Automakers have made considerable gains in overcoming range anxiety, which still deters some buyers from purchasing an electric vehicle.The industry average range is presently about 300 miles, while some premium models—such as the Mercedes-Benz EQS Saloon, Polestar 2, and Porsche Taycan 4S—reach or exceed 400 miles.
In November 2023, S&P Global Mobility published a report stating that customers’ main concern seemed to be pricing rather than range. Just 29% of respondents indicated they would be happy if a car had a minimum range of 300 miles despite the fact that 62% of respondents stated they were “waiting until vehicle technology improves before purchasing a new car.”

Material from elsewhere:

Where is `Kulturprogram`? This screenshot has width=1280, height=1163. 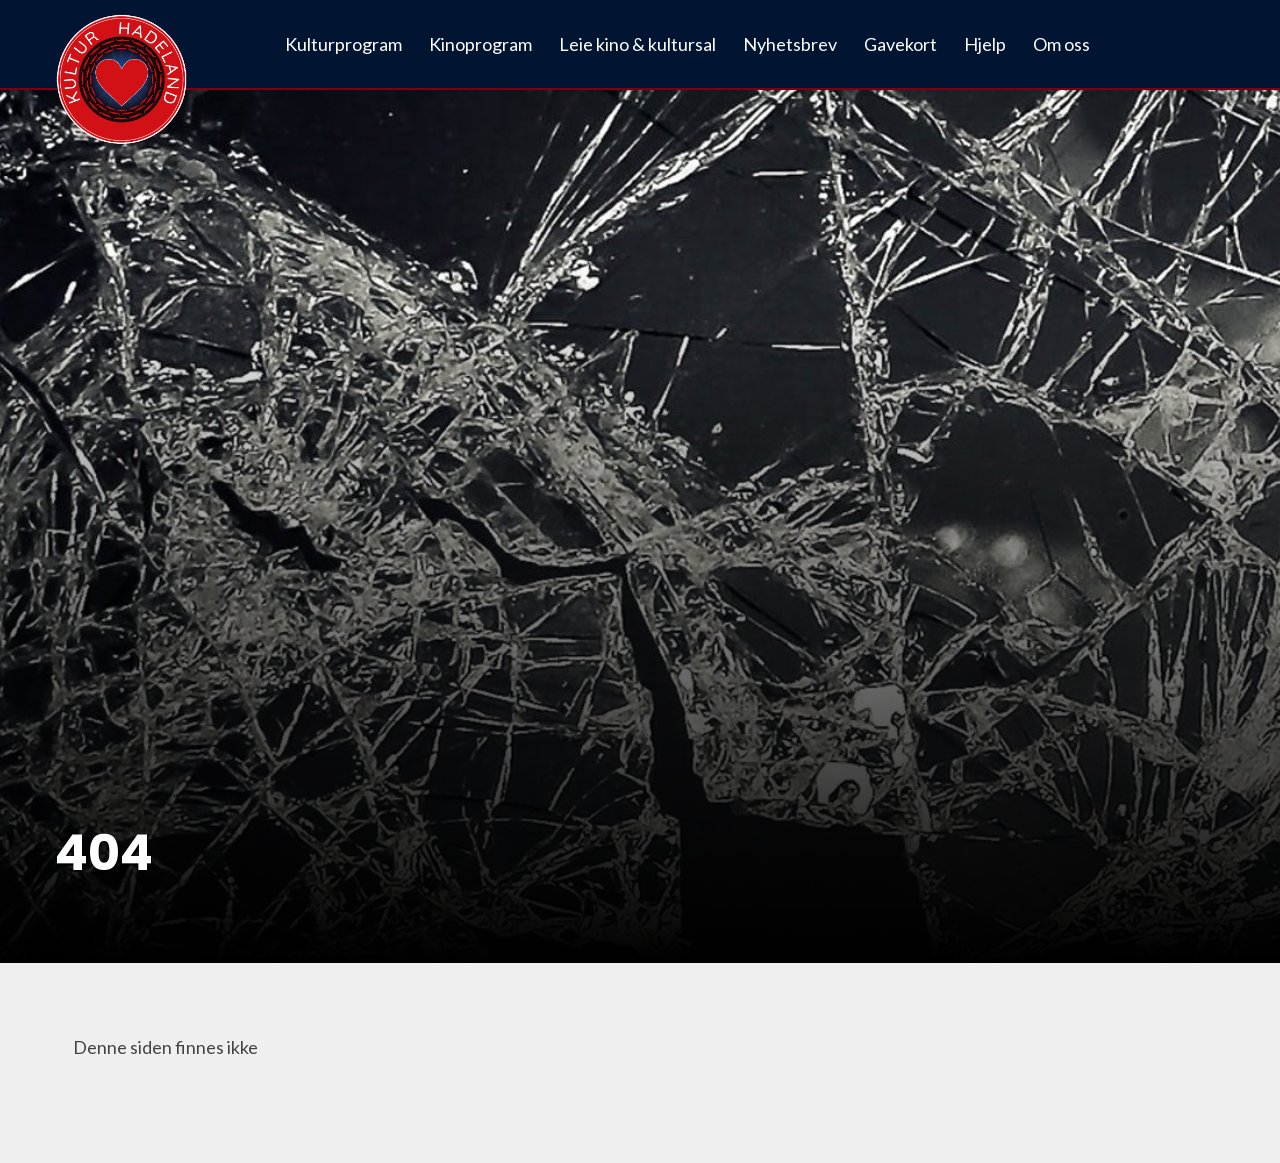 Kulturprogram is located at coordinates (343, 44).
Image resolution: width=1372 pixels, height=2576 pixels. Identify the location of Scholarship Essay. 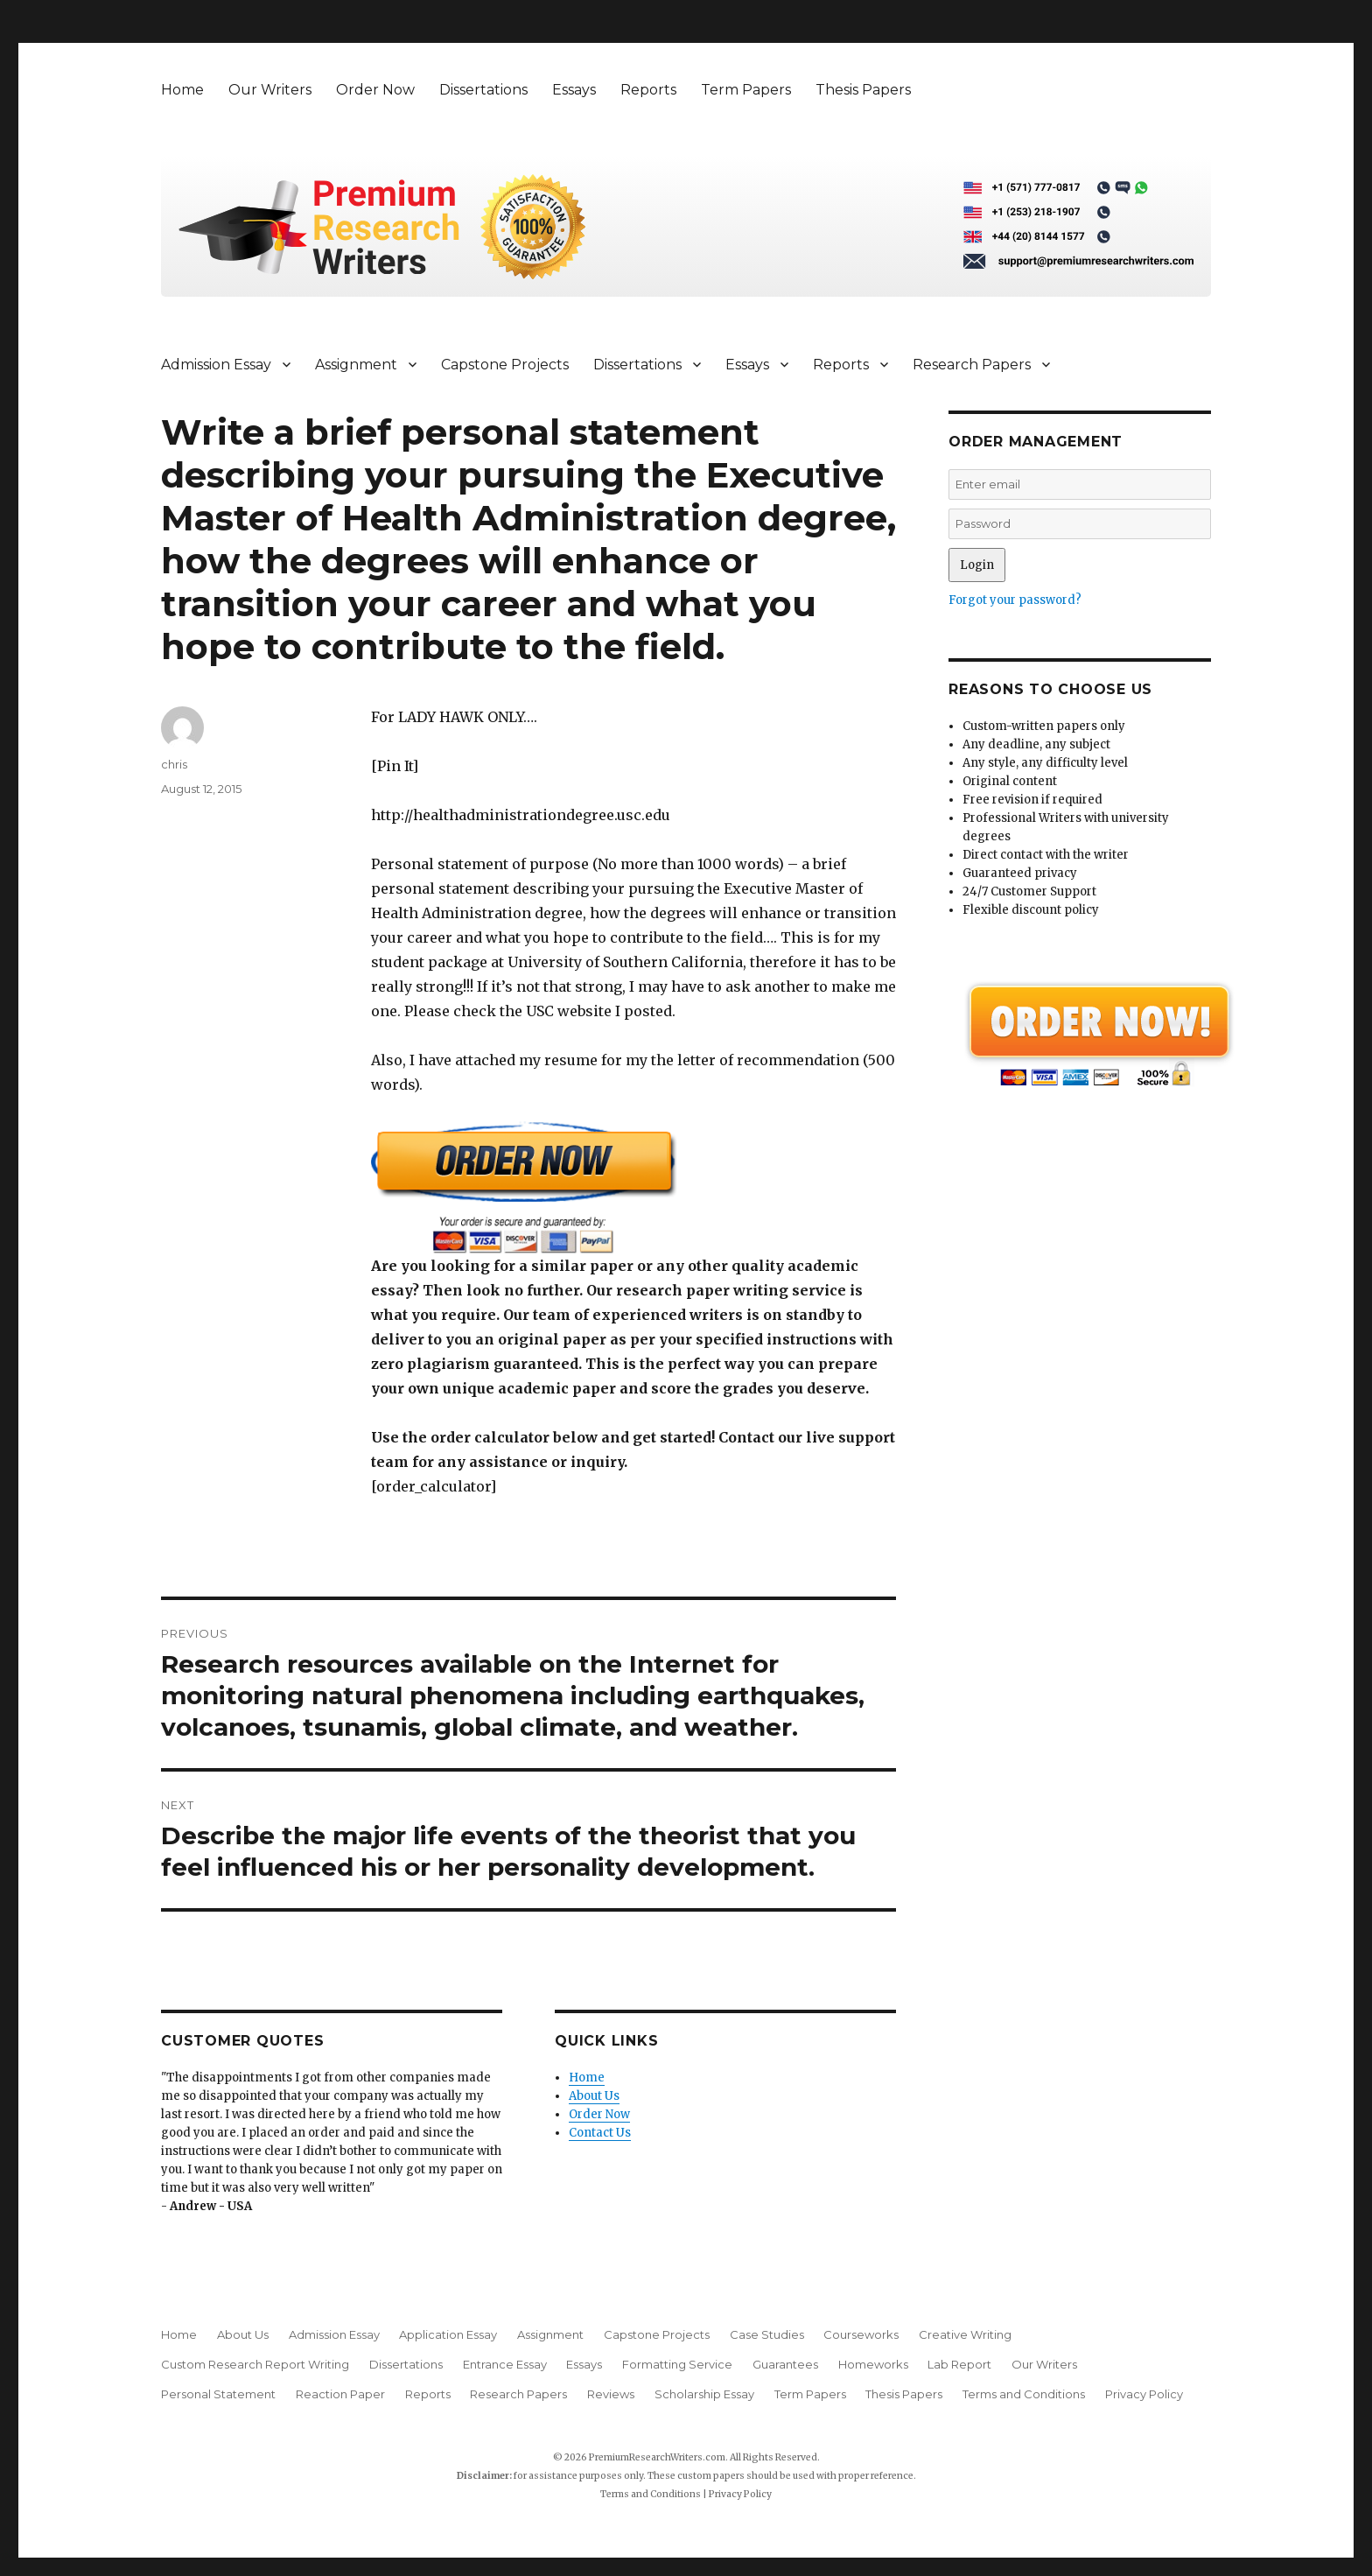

But what if the range parameters provided by the manufacturers aren’t entirely accurate? “These are generally generated by combining city and highway driving under “ideal” conditions,” says Lasse Lumiaho, Vaisala’s Product Manager for Road Weather. This makes logical from a business standpoint, but depending on the area in which they live, EVs’ vulnerability to range changes can turn off customers.
EV batteries: the “Goldilocks” principle
According to Lumiaho, the primary cause of discrepancies between manufacturer specifications and real EV range is the energy efficiency of the electric powertrain, as Automotive World reports. An electric vehicle’s efficiency can reach up to 95%, whereas a gasoline engine can only manage about 25% and a diesel engine 40%. This suggests that outside influences do have an impact on performance, and that impact is usually rather visible. Realizing this problem, an unnamed OEM approached to Vaisala looking for a solution.
Only testing that accounts for and measures several elements, including as weather, traffic and road topography, driving style, and vehicle structure, can determine an EV’s range. Any one of these could alter the true range possibilities.
Getting Rid of Questions
In order to improve its customers’ ability to estimate on-road range, Vaisala intended to make a unique meteorological dataset available to them. As stated by Lumiaho, “it all starts with the global cooperation of governments collecting weather measurements,” indicating that a significant amount of work was required. “Aerial aircraft, land-based stations, satellites, and radars collect atmospheric data.” This is combined with local numerical weather predictions for every nation and commercial data fusion carried out by private companies to improve accuracy and reduce delay. Next, Vaisala incorporates a second road weather model that takes seasonal road conditioning, traffic, road curvature, and other factors into consideration using the atmospheric data as an input.